[DATA SUPPLIED — start]

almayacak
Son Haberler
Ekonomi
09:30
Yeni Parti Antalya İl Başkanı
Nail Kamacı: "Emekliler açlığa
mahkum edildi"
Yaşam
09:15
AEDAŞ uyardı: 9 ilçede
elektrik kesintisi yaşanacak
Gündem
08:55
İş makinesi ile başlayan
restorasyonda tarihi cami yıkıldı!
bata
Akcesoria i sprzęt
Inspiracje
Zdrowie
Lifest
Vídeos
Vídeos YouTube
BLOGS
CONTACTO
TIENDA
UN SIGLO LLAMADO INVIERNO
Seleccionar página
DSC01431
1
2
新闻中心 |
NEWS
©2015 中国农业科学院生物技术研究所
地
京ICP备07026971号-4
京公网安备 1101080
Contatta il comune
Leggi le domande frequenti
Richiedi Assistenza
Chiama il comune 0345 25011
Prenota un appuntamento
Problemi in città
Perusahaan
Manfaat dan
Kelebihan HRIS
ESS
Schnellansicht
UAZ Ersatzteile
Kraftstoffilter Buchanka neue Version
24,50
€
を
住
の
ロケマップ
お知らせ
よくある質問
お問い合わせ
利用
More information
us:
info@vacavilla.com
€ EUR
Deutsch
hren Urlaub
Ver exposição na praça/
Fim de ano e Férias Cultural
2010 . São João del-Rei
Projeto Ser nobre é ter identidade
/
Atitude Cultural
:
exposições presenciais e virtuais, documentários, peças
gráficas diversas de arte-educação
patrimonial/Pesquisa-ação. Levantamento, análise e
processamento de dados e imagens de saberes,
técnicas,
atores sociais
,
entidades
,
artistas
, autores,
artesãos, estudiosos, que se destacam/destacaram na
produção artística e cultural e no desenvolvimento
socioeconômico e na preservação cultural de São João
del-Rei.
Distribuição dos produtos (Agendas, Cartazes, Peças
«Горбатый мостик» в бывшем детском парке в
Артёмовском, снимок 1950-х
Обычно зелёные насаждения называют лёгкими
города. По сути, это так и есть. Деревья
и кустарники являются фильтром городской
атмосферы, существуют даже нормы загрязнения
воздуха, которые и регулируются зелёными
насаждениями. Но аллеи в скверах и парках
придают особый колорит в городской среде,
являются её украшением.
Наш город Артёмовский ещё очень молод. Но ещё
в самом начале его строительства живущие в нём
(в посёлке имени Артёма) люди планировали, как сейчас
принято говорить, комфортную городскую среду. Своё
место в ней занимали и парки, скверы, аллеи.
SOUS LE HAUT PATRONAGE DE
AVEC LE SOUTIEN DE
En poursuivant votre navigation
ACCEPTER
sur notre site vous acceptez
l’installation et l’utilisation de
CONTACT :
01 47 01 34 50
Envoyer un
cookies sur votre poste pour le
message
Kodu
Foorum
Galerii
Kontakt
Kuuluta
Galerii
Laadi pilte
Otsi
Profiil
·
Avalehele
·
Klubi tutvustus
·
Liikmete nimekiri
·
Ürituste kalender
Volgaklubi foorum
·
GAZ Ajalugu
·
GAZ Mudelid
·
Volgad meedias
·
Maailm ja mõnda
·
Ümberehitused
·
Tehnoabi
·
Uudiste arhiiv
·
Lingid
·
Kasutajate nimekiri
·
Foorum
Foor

[DATA SUPPLIED — finish]

### PROBLEM TO SOLVE
From the entries above, copy every line that holds the word "аллеи".

### TASK ANSWER
насаждениями. Но аллеи в скверах и парках
место в ней занимали и парки, скверы, аллеи.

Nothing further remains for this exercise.